11

13.5K 1.1K 424
                                    

10.bölümü atlamayın♡

*

Yemekhanenin sinir bozucu gürültüsü bir süredir Jungkook'u rahatsız etmiyordu. Bir ay öncesine kadar yalnız başına yemek yediği için yemek yerken sohbet edeceği kimse olmuyordu, bu yüzden insanların gereksiz muhabbetlerine istemeden de olsa kulak kabartıyor ve bu durumdan oldukça rahatsız oluyordu. Ona ters bakışlar atan insanları umursamadan yemeğini çabucak bitirmeye çalışıyor ve hızla terk ediyordu yemekhaneyi.

Can sıkıcı rutini artık değişmişti çünkü yalnız yemek yemiyordu. Jin'in hevesle anlattığı olaylar ve Hoseok'un ona sürekli laf atmasıyla beraber yemekhanede bulunmaktan keyif alıyordu. Jin'in sevecen yaklaşımları ve Hoseok'un koruyucu tavrı Jungkook'un alışık olmadığı şeylerdi. Ayak uydurmaya çalışırken çoğu zaman tökezlese de halinden memnundu.

"Felix annesini ikna edip kaydını Hyunjin'in geçtiği liseye aldırmış. Aşklarını görüyor musun, Hoseok? Keşke sen de biraz nasiplensen." Jin'in yaptığı imalara gülmeden edemiyordu Jungkook. Yoongi, Hoseok'la konuşmak istediğini her defasında belli etse de Hoseok duvarlarını yıkmamaya yeminli gibiydi. Herkese ciddi görünen ama Jin ve Jungkook'a gelince eğlenceli ve asi bir ergen olan Hoseok, Jungkook'u çok eğlendiriyordu.

Jungkook pek dahil olmadığı sohbeti dinlerken masanın başında bir gölge hissetti. Göz hizasına giren beyaz spor ayakkabının sahibini tahmin edip bakışlarını o kişiye çevirirken yüzünü buruşturmuştu.

Jackson tüm karizmasıyla kollarını göğsünde kavuşturmuş bir şekilde bakışlarını Jungkook, Hoseok ve Jin üçlüsünde gezdiriyordu.
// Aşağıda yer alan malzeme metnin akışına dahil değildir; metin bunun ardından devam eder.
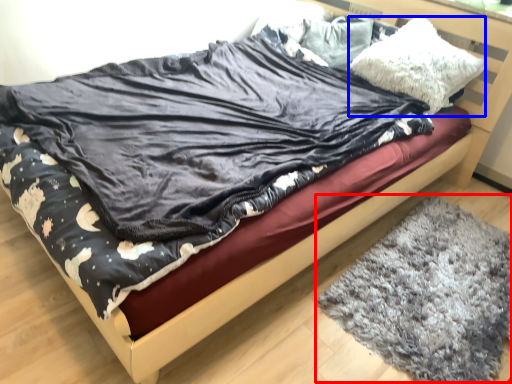 Question: Among these objects, which one is farthest to the camera, mat (highlighted by a red box) or pillow (highlighted by a blue box)?

Choices:
 (A) mat
 (B) pillow

Answer: (B) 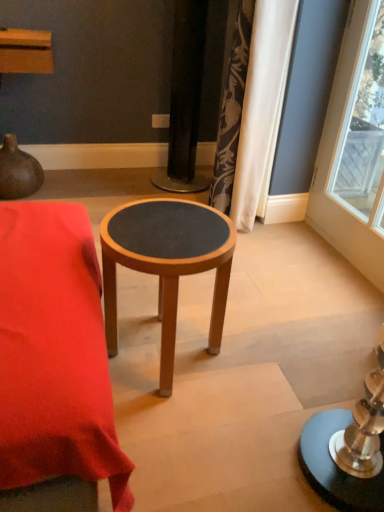 Identify the location of vacant space to the right of wooden stool at center. click(266, 360). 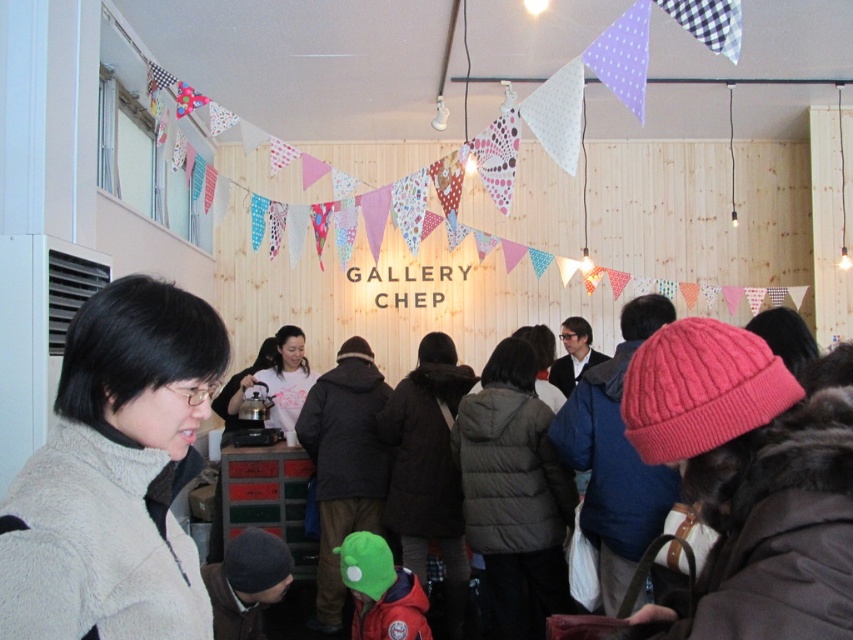 You are at the Gallery Chep event and want to meet someone wearing a dark gray puffer jacket at center. Where should you look to find them?

The dark gray puffer jacket at center is located at point (514, 493).

You are a photographer at Gallery Chep and need to take a closeup shot of the gray fleece jacket at lower left. The camera you are using has a minimum focusing distance of 1 meter. Can you take the photo without moving the jacket?

The gray fleece jacket at lower left is 92.66 centimeters away from camera, which is less than 1 meter. Therefore, the camera cannot focus on it because it is too close.

You are attending Gallery Chep and notice two people wearing a dark gray puffer jacket at center and a white matte shirt at center. Which clothing item is positioned lower on the person?

The dark gray puffer jacket at center is positioned lower because it is below the white matte shirt at center.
Jackson'ın iki yanında duran ikili de Jackson'ı taklit edip ters bakışlarını masaya yollamıştı.

Jackson tip olarak çoğu insanın hayali olabilirdi ama Jungkook onun içindeki pisliğe şahit olmuş biriydi ve ondan nefret ediyordu. Yerden göğe kadar haklı olduğu bu nefret Jungkook'un dilini lal ediyor, kelimeleri toparlamakta zorlanmasına neden oluyordu.

"Bir sorun mu var?" dedi Hoseok, kusursuz kaşları çatılmış, az önce espriler yapan halinden eser kalmamıştı. Hoseok'un ciddiyeti her zaman Jungkook'un dikkatini çekimişti. Onun bu ürkütücü haline imrenmeden edemiyordu. Jungkook ellerini mor sweatinin kollarına iyice yerleştirerek uçlarını çekiştirdi. Kendini konrol etmek istediği zaman bu hareketi yapardı.

"Sizinle bir sorunum yok, sadece Jungkook'un keyfi yerinde mi diye kontrole geldim."

"Gördüğün gibi sen gelene kadar yerindeydi." Jin'in imalı ve tok sesi Jungkook'un dikkatini çekmiş, bakılarımı masadan çekip Jin'e yöneltmesine neden olmuştu.

Şu an iki arkadaşı onu Jackson'a karşı koruyordu. Şimdiye kadar yabancı olduğu bu durımla birkaç seferdir karşılaşıyor ve kalp atışlarının hızlandığını hissediyordu.

Cevap vermesi gereken kişi Jungkook'du ama neden konuşacak gücü kendinde bulamıyordu? Kendinden bir kere daha nefret etti. Böylesine aciz biri olmasaydı insanlar arasında bu kadar savunmasız kalmaz yaşadığı kötü olayları minimuma indirirdi.

"Jungkook? Yüzüme bakar mısın?" Jackson koca yemekhanede sadece ikisi varmış gibi davranıyordu. Jungkook ise o yokmuş gibi davranıyordu ve bu davranışı Jackson'ı çileden çıkarmaya yetiyordu. Jungkook'un ona karşılık vermesini istiyor ama çoğu zaman bunu başaramıyordu. Her seferinde dozajı arttırsa da çok nadiren karşılık buluyordu Jungkook'dan. Neyseki geçenlerde yüzünün kısmen dağılmasına neden olsa da Jungkook'u kışkırtabileceği konuya parmak basmıştı. Yine aynı yöntemi kullanmak istedi.

Dilini çilekli nemlendiriciye ev sahipliği yapan dudaklarının üzerinde gezdirirken başını Jungkook'a doğru eğdi. Dudaklarıyla Jungkook'un kulağı arasında o kadar az bir mesafe bırakmıştı ki, konuştuğu sırada dudakları Jungkook'un kulağına çarpabilirdi.

"Vücuduna tapıyorum." Jackson Hoseoklara dönük eliyle gereksiz bir kalkan yapıp diğerlerinin ağzını okumasına mahal vermemişti. Jungkook kulağında hissettiği dudaklar ve söylenilen cümleyle midesinin çalkalandığını hissetti. Yediği birkaç lokmayı Jackson'ın üzerine çıkarmak ve bu lanet olası durumdan bir an önce kurtulmak istiyordu.

Hoseok ve Jin çatık kaşlarıyla karşılarındaki ikiliye bakıyor, Jungkook'un yüzünün neden şekilden şekile girdiğini çözmeye çalışıyordu.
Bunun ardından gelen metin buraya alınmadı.